+++ Data +++

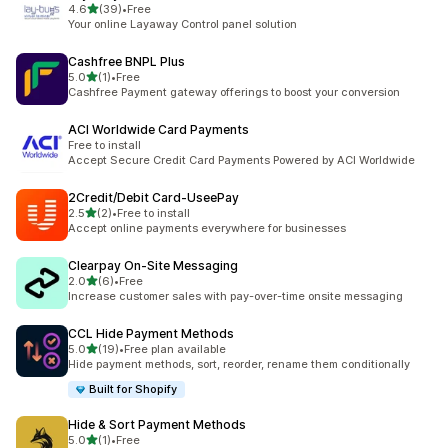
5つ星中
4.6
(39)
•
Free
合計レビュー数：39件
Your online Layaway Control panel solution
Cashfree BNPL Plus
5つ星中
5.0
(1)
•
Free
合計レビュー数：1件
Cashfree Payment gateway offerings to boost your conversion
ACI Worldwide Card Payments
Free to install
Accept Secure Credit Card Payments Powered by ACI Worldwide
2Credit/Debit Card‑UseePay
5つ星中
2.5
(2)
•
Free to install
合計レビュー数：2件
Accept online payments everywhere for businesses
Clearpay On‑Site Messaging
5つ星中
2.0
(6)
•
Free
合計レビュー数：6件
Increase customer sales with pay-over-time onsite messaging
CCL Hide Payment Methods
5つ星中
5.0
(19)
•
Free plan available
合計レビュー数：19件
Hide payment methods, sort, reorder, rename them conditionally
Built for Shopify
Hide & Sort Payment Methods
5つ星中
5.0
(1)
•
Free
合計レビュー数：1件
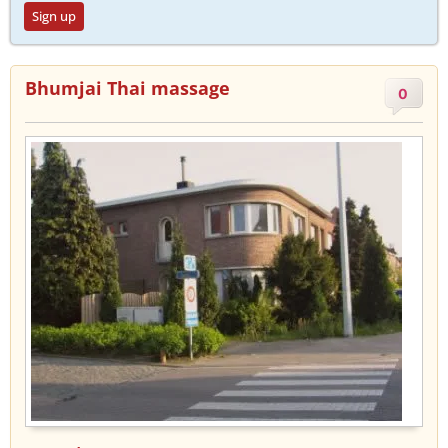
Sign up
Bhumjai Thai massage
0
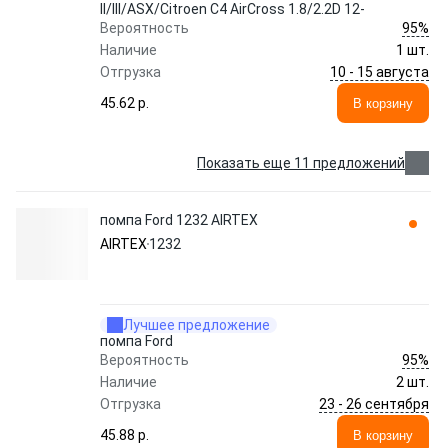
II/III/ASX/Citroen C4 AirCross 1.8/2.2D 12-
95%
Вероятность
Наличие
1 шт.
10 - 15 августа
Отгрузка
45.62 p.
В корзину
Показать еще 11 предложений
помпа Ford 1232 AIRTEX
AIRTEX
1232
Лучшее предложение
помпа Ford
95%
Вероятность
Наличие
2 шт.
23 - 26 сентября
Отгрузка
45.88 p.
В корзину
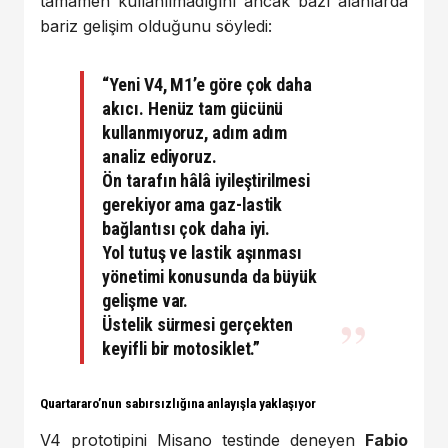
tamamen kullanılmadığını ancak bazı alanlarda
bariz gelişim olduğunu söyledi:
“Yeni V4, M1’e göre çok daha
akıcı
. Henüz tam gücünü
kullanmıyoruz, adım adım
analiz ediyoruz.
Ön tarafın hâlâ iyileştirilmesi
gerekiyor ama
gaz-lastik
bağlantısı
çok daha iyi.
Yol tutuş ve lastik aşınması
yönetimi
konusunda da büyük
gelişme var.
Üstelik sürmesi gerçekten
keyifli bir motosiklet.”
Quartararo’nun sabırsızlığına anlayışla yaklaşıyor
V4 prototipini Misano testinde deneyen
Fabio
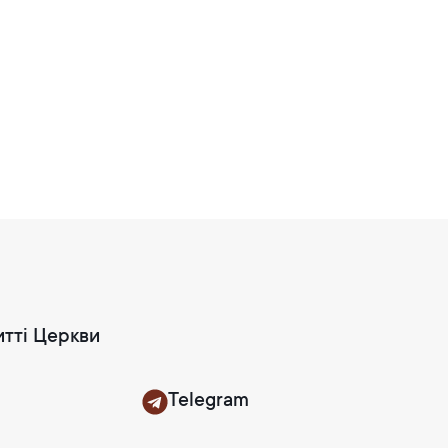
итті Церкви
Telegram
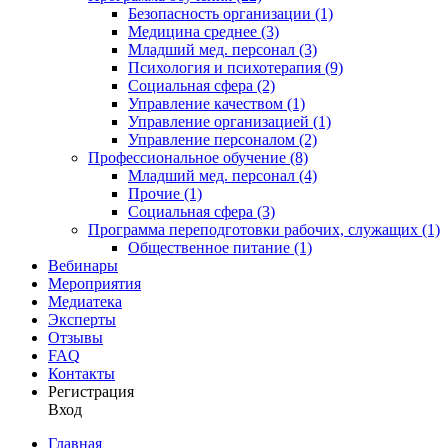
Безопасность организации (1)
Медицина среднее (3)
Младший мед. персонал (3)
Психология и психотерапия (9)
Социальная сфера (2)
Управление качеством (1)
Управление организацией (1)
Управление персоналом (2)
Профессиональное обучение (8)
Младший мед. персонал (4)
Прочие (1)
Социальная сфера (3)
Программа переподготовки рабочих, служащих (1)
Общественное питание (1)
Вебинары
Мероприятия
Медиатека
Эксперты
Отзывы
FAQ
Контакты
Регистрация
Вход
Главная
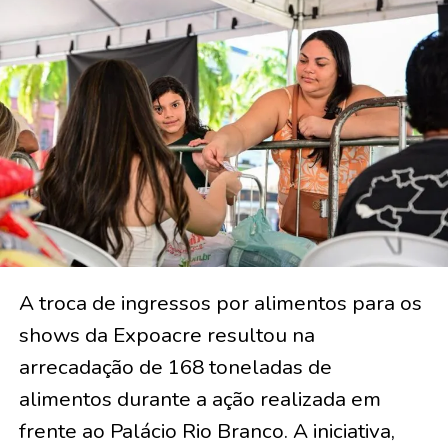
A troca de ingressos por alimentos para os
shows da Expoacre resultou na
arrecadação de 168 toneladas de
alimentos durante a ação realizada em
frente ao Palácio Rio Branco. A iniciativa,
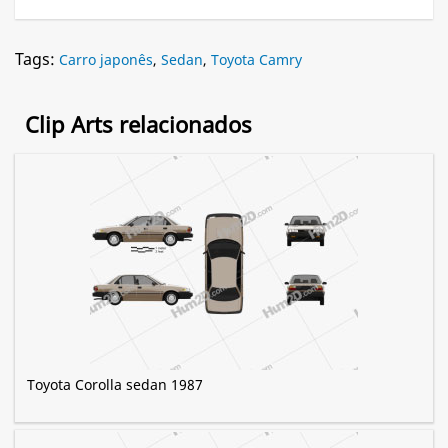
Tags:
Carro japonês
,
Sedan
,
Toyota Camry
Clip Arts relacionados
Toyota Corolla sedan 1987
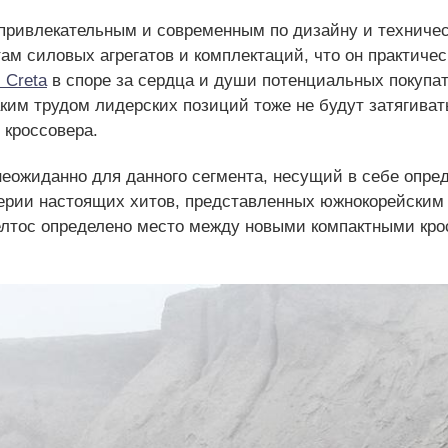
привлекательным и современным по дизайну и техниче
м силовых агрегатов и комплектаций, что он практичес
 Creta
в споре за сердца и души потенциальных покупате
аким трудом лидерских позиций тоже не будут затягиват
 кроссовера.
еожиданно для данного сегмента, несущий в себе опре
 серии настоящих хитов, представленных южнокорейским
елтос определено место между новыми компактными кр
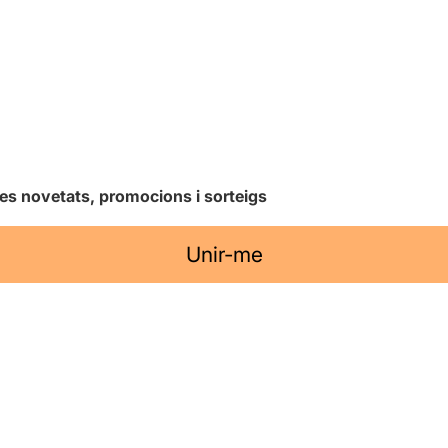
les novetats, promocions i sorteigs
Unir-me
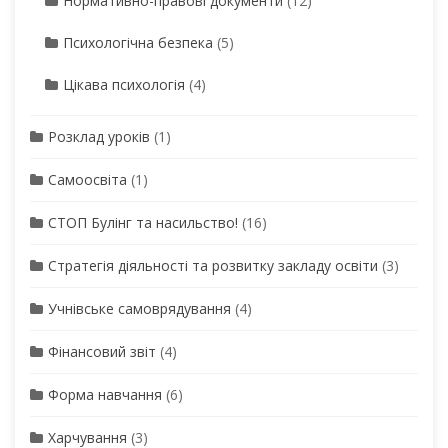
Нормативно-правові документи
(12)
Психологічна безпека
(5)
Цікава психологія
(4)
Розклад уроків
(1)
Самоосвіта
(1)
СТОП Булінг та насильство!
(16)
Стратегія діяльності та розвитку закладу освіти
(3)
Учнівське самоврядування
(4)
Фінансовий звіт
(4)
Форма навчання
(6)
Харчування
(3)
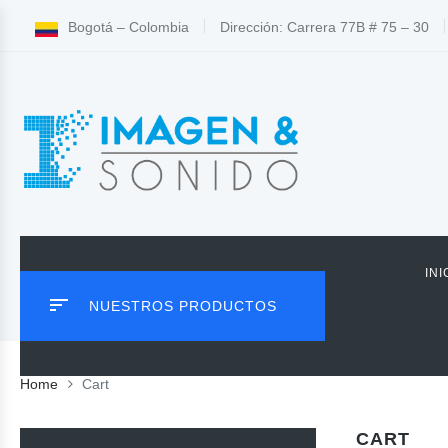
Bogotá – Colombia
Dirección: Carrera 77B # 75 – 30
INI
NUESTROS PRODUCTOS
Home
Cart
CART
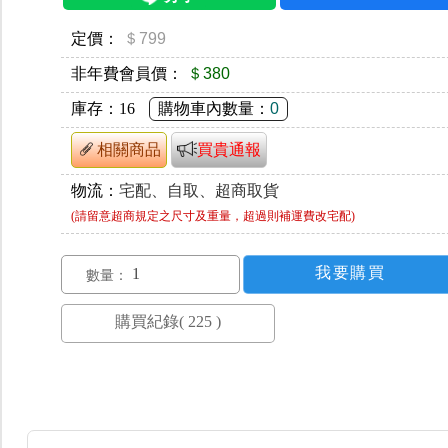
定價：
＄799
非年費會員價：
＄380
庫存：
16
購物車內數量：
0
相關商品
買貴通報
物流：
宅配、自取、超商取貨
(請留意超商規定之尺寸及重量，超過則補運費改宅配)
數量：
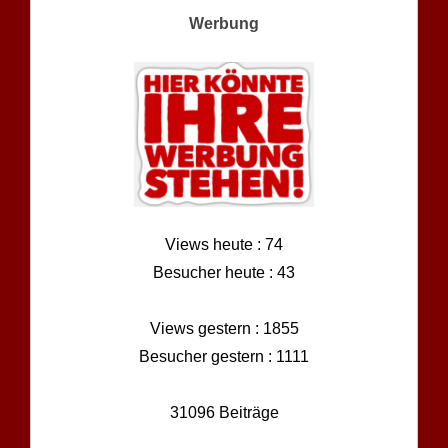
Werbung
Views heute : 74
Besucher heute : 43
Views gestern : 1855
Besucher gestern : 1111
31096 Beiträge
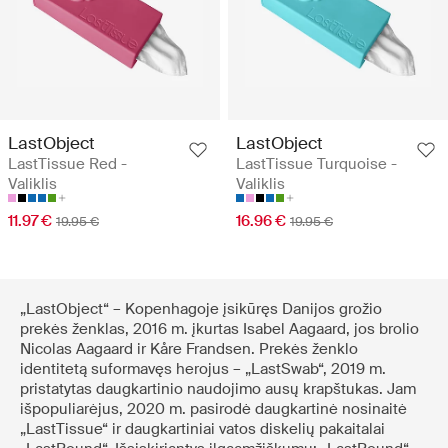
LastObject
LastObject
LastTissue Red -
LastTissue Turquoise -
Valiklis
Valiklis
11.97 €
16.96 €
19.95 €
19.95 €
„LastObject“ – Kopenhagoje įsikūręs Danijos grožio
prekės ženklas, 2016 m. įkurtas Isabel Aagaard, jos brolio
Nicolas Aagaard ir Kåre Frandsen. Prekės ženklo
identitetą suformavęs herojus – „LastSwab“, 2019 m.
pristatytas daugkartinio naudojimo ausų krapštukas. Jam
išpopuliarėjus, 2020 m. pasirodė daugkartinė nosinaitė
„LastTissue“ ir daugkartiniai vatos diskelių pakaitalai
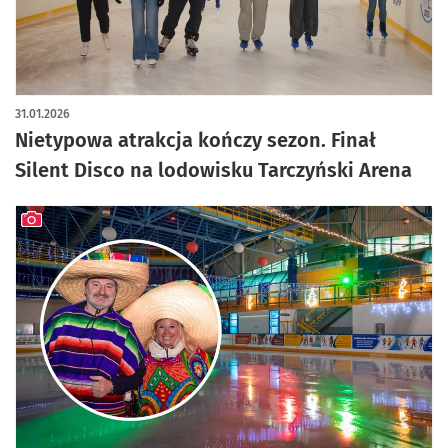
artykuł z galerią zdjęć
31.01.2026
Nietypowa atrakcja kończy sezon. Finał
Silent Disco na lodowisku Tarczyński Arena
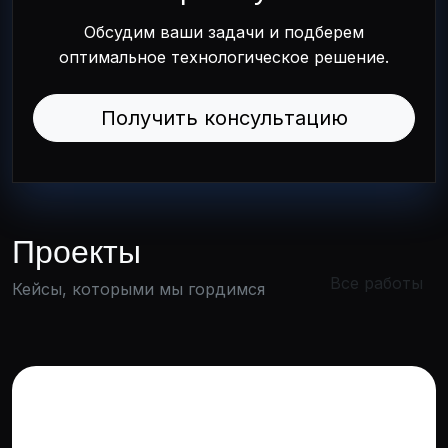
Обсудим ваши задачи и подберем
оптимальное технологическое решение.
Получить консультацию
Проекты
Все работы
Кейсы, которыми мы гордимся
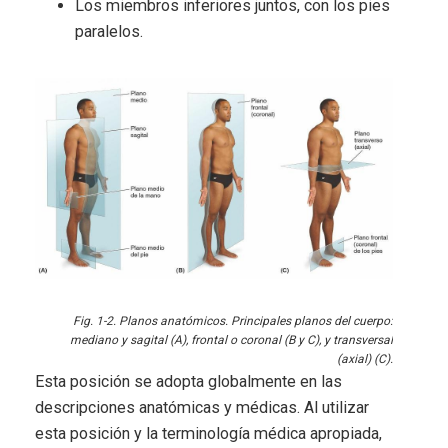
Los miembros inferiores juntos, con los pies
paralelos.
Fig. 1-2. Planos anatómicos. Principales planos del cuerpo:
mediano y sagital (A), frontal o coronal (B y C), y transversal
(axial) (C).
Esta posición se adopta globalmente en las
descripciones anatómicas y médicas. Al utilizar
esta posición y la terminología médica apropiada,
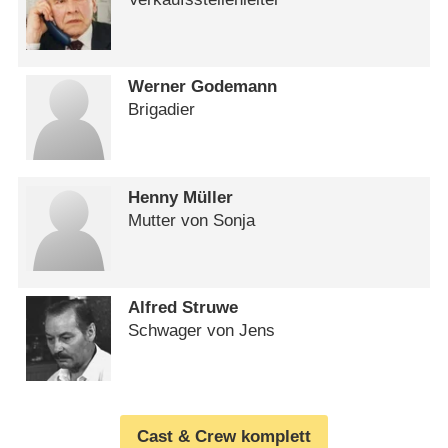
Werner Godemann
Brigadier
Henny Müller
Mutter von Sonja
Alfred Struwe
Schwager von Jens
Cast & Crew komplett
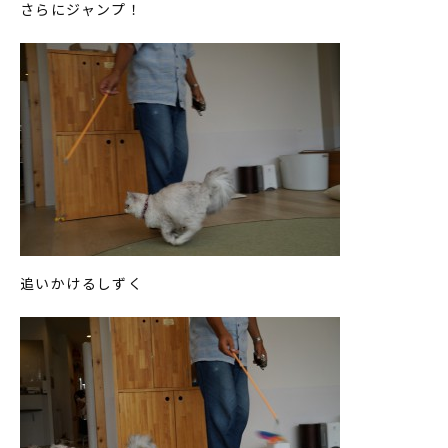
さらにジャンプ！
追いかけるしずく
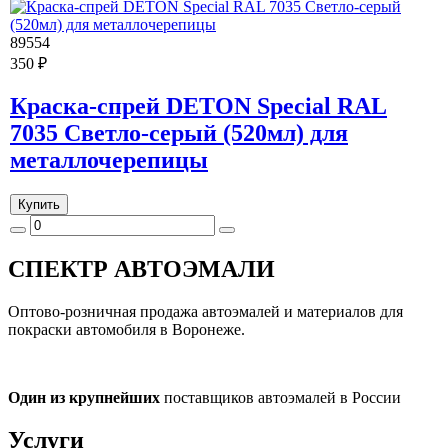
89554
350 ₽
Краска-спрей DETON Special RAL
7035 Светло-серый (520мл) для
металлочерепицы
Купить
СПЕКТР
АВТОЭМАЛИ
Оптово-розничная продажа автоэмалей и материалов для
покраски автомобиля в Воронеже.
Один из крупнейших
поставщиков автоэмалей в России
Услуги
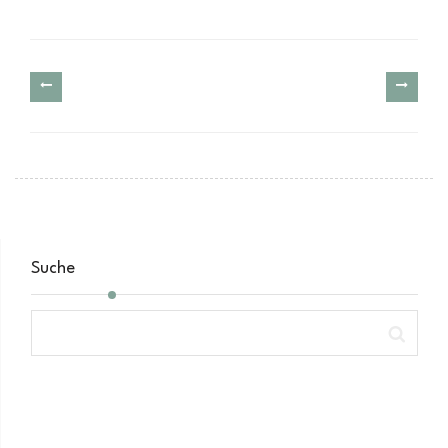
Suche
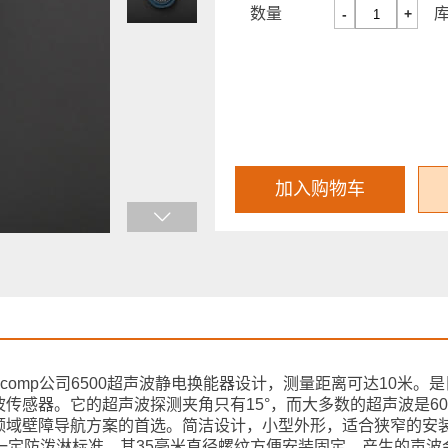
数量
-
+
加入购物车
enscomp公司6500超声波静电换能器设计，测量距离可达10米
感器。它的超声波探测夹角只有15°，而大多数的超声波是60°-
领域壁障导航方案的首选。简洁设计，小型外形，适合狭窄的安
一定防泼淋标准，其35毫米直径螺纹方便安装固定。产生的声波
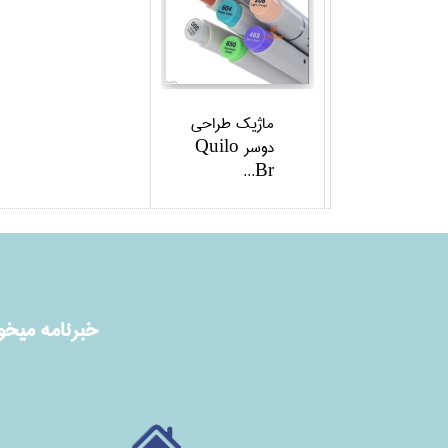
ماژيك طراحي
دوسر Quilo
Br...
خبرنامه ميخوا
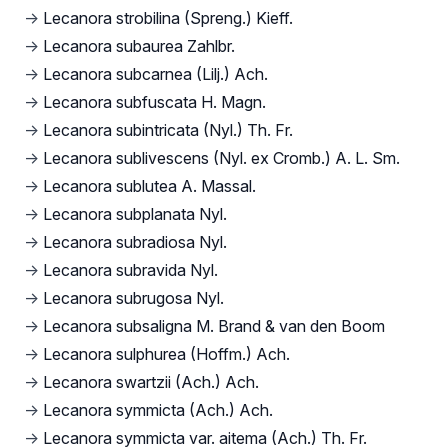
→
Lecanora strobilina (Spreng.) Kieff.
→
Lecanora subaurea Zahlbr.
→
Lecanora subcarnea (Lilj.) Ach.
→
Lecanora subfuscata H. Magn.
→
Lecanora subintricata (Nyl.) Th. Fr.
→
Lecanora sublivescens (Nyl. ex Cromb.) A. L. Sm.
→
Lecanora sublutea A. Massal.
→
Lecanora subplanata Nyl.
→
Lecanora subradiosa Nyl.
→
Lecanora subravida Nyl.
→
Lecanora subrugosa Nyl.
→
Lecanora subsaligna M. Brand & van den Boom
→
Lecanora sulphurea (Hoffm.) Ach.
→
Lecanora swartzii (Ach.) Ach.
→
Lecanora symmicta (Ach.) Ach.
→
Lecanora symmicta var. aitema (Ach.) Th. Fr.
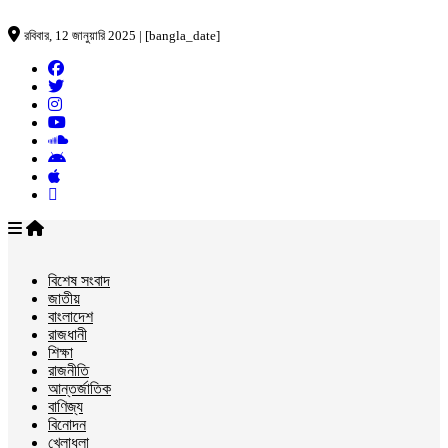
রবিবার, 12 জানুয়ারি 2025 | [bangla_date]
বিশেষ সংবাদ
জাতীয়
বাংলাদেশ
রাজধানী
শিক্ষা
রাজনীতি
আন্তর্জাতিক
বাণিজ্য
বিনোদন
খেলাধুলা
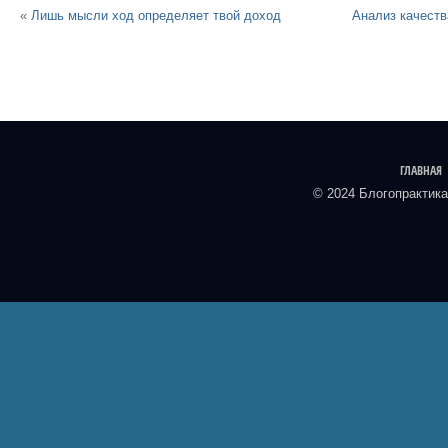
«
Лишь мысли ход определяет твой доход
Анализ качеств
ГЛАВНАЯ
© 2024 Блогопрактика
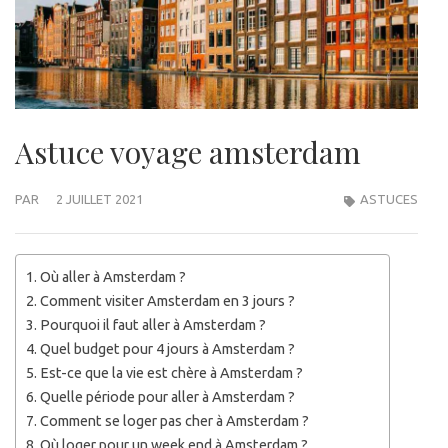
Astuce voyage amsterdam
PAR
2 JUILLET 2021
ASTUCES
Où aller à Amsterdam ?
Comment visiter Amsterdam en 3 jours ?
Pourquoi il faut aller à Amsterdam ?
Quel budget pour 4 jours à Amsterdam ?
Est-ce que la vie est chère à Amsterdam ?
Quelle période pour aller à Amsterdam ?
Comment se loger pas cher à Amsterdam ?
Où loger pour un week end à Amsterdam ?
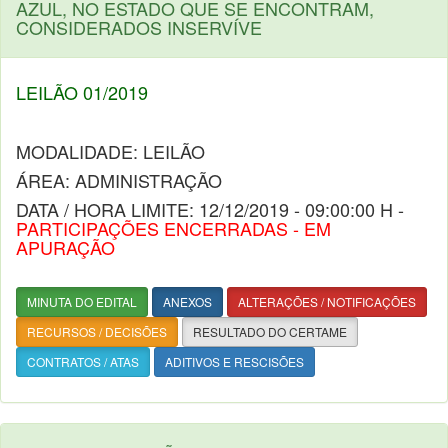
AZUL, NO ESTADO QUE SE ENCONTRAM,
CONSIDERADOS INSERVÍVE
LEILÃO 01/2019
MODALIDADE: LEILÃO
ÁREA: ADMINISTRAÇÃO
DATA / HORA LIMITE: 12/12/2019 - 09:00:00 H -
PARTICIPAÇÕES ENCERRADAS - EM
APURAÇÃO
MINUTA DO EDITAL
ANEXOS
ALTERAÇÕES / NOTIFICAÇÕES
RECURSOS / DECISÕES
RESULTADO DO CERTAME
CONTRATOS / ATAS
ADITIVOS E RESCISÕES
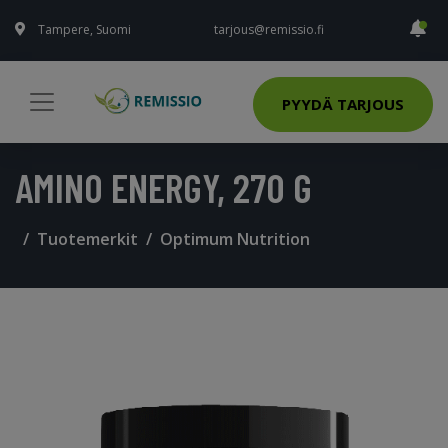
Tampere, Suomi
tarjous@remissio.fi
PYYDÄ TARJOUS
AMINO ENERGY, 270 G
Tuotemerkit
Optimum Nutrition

+++

## [Action item]
Reproduce the entries exactly, from the line with "Cashfree BNPL Plus" to the line with "Лучшее предложение", both lines included, keeping no pictures.

## [Answer space]
Cashfree BNPL Plus
5つ星中
5.0
(1)
•
Free
合計レビュー数：1件
Cashfree Payment gateway offerings to boost your conversion
ACI Worldwide Card Payments
Free to install
Accept Secure Credit Card Payments Powered by ACI Worldwide
2Credit/Debit Card‑UseePay
5つ星中
2.5
(2)
•
Free to install
合計レビュー数：2件
Accept online payments everywhere for businesses
Clearpay On‑Site Messaging
5つ星中
2.0
(6)
•
Free
合計レビュー数：6件
Increase customer sales with pay-over-time onsite messaging
CCL Hide Payment Methods
5つ星中
5.0
(19)
•
Free plan available
合計レビュー数：19件
Hide payment methods, sort, reorder, rename them conditionally
Built for Shopify
Hide & Sort Payment Methods
5つ星中
5.0
(1)
•
Free
合計レビュー数：1件
Sign up
Bhumjai Thai massage
0
II/III/ASX/Citroen C4 AirCross 1.8/2.2D 12-
95%
Вероятность
Наличие
1 шт.
10 - 15 августа
Отгрузка
45.62 p.
В корзину
Показать еще 11 предложений
помпа Ford 1232 AIRTEX
AIRTEX
1232
Лучшее предложение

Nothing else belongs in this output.